SQLCE 3.5 comes with an ADO.NET data provider that supports entities, by supporting the ADO.NET 3.5 entity data model (EDM). I noticed this in Orcas March CTP with the inclusion of a new DLL, System.Data.SqlCe.Entities. Although the DLL was there, there was no support in Visual Studio for any provider but SqlClient, and trying to do this manually failed (DbProviderFactory.GetService returned null, IIRC).
In Orcas B1, there still seems to be no support in the Visual Studio "Add ADO.NET Entity Data Model" dialog, but you can do this manually. To set things up, I used a SQLCE table that was roughly the same as the jobs table in the pubs database, used an EDM generated in Mar CTP by pointing at SQL Server's pubs database and tweaked the SSDL file a bit to be consistant with the SQLCE table. One thing I was surprised with was that SQLCE's EDM implementation didn't seem to mind SSDL's EntityContainer being named "dbo" and generated the correct query anyhow (in SQLCE "select * from dbo.jobs" fails, and I hoped this wouldn't be the query that was generated). It used the right query.

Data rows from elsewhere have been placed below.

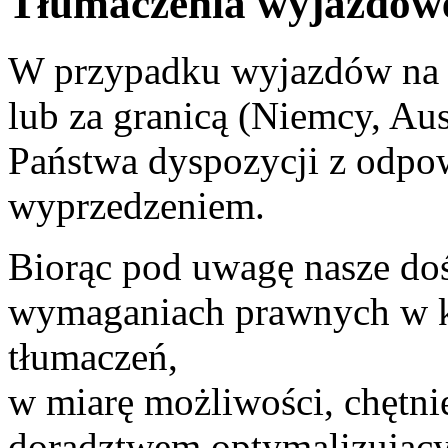
Tłumaczenia wyjazdowe 
W przypadku wyjazdów na 
lub za granicą (Niemcy, Aus
Państwa dyspozycji z odp
wyprzedzeniem.
Biorąc pod uwagę nasze do
wymaganiach prawnych w k
tłumaczeń,
w miarę możliwości, chętn
doradztwem optymalizując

Here's a simple example of using EDM with SQLCE 3.5, database included. You need to put the pubs.sdf database in c:\temp or change the connection string in the app.config to make this work. The sample uses both EntityClient and Entity Services. It could just as easily use LINQ for Entities.

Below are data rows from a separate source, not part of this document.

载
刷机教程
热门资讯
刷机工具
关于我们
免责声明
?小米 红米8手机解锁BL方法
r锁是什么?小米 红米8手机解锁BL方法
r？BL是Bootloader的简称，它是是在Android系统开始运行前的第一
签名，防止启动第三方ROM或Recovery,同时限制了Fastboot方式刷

An interesting idea is that if the internals of Sync Services were tweaked sightly, they could use the EDM and EDM's generated SQL in addition to (or instead of) DataSets. Imagine replicating/synchronizing Employee entities with associated Job information instead of synchronizing Employee and Jobs tables. The logic could be hooked in from what AcceptChanges does.